3. I tried to look up the suicide rate for slaves, as this would give an idea of how many slaves thought their life was not worth living. Although I couldn't find numbers, apparently suicide was unexpectedly rare, and the threat of execution by owners would not have been an effective deterrent for slaves who thought continued slavery was worse than death. In several places (e.g. here) I saw an article referenced: David Lester, Center for the Study of Suicide, "Suicidal Behavior in African-American Slaves," Omega: Journal of Death and Dying, 37:1 (1998), 1-13.

2 comments:

TruePath said...

With respect to Rawls I'd point out that he rigs the system to avoid his veil of ignorance argument straightforwardly endorsing utilitarianism.

Ask most people if they would rather be given $10 as a sure thing or have a chance at a million bucks but with the potential to get nothing they will ask you what the odds are. The same should be true behind the veil of ignorance. If you don't know who you will be you don't want to maximize the welfare of the worst off you want to maximize your expected welfare and Rawls has to jump through some unmotivated hoops to avoid reaching the conclusion that you simply maximize average utility. Admittedly average utility is still different than total utility but I think this point shows just how unconvincing Rawlsian arguments against utilitarianism truly are. They are more argument by authority than persuasive reasoning.

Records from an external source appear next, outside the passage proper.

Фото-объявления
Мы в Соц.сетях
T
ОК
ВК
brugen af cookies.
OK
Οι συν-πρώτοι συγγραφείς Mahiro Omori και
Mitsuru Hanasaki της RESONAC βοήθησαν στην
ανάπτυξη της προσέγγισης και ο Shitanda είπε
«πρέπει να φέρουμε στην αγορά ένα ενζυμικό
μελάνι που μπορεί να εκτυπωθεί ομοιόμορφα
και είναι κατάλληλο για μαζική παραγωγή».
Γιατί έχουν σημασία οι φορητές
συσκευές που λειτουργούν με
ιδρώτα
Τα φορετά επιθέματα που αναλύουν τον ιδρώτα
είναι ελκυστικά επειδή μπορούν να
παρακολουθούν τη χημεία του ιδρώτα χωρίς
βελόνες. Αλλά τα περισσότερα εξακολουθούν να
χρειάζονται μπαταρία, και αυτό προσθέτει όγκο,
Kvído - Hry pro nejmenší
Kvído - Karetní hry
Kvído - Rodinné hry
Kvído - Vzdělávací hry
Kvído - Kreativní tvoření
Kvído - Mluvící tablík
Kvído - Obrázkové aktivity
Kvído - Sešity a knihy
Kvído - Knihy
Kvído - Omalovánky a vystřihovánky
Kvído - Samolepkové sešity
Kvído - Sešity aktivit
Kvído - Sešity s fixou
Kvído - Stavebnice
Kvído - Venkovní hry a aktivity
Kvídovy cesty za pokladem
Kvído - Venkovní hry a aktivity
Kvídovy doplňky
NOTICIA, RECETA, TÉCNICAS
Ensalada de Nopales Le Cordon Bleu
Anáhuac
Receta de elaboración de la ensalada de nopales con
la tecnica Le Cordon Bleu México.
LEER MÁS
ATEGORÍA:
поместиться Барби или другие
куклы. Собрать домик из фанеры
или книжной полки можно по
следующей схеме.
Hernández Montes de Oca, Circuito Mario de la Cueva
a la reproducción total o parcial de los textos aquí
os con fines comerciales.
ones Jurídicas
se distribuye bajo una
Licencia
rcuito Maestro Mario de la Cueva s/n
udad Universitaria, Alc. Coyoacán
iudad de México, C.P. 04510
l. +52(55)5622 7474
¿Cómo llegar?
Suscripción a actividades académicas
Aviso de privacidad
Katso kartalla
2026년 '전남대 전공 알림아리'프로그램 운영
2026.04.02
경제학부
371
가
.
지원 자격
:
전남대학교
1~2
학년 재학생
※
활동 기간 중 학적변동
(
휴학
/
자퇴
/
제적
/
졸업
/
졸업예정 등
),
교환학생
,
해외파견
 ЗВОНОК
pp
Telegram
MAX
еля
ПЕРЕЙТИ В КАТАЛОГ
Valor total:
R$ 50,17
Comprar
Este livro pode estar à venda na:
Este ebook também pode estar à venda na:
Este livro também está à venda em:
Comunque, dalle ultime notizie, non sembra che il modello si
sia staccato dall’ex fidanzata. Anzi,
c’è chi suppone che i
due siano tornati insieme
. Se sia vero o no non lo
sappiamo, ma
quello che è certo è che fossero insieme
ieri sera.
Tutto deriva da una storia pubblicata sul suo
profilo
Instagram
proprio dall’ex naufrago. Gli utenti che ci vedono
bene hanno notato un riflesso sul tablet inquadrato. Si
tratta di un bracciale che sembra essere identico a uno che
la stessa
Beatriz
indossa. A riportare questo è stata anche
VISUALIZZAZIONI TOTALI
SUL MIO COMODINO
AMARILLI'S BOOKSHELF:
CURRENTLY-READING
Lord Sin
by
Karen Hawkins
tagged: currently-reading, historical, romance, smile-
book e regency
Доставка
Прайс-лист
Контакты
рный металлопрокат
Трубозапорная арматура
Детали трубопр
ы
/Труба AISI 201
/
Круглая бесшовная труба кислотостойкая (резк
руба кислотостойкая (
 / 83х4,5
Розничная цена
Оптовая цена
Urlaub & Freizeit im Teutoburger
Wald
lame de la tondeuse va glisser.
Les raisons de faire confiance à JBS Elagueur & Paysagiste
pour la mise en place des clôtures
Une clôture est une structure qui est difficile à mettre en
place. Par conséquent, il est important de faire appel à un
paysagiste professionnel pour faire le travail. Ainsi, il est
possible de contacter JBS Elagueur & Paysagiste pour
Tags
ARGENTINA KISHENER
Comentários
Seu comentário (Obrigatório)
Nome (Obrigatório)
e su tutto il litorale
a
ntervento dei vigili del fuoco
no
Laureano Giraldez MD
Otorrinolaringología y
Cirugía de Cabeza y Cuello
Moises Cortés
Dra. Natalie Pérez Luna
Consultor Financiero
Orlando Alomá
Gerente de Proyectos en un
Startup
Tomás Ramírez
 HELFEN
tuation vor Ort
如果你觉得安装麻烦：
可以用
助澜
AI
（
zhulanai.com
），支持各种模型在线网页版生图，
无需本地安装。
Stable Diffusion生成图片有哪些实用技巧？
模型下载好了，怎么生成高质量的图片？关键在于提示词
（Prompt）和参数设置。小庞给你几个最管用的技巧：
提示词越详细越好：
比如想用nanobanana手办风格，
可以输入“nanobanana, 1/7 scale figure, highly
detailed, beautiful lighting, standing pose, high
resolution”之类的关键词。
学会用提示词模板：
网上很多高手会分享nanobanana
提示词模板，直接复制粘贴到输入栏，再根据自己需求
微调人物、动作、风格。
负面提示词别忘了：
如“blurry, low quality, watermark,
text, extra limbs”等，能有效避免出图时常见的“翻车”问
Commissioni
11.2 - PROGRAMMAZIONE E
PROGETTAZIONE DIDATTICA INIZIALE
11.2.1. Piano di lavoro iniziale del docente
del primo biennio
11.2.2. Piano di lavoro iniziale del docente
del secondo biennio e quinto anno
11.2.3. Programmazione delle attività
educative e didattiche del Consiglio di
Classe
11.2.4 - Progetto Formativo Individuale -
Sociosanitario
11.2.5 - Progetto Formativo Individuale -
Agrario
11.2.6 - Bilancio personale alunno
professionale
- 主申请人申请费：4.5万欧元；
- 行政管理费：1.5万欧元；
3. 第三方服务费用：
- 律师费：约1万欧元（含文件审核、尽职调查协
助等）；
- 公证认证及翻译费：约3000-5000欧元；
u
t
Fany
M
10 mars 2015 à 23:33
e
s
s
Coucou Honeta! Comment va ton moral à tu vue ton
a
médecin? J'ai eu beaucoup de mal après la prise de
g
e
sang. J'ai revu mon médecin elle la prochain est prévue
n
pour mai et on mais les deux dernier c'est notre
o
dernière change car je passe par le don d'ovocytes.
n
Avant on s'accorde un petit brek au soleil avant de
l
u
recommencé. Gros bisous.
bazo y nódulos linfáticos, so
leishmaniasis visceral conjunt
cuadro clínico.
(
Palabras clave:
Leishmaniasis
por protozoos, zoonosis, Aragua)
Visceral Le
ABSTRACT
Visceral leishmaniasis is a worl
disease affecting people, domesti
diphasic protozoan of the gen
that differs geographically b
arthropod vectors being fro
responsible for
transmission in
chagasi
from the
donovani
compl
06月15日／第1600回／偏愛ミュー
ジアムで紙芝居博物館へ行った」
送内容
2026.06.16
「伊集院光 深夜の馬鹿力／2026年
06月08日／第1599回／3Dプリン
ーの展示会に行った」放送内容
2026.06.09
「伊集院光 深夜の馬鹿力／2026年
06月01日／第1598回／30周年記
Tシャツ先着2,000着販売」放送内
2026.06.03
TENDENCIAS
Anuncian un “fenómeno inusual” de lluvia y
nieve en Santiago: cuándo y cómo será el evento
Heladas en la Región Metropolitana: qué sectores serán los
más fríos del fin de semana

As far as the repugnant conclusion goes it is only repugnant because of our irrationality about what constitutes positive utility. The problem is that when we picture the world filled with huge numbers of people each of whose life is just slightly utility positive we imagine an unpleasant miserable world. However, if it was really unpleasant and miserable the individuals in it wouldn't have utility positive lives.

The problem, IMO, is that we have strong biases against saying a life isn't worth living (perhaps for evolutionary reasons) so we implausibly claim even quite miserable lives have positive utility. If you grant that, in fact, many peoples alive right now may have negative total utility (more anxiety and worry in their lives than joy) and imagine a world in which everyone is doing better than the guy at your office who always seems to be having a tough day it doesn't seem so bad.

TruePath said...

Ohh, and one more point. While its true that most moral theories build on the judeo-christian notion of morality as designating certain things obligatory, others forbidden and push on the notion that one has a duty (and should feel bad/guilty if one fails) to do what is morally best I don't think that is the right way to think about utilitarianism.

Utilitarianism is just an ordering on possible states of the world that says this state is preferable to that one. It's not a system for judging people for acting immorally or feeling obliged to do anything. So it's a bit misleading to phrase things in terms of whether someone who fails to act to bring about the utility maximizing state of affairs has done something immoral. I mean its unfortunate that it makes it less likely we will see more utility but the theory doesn't warrant any stronger judgement.

Indeed, it is quite possible that it isn't even possible to act so as to maximize the expected utility (e.g. if actions are chosen from an infinite set and there is no upper bound on their affect on expected utility).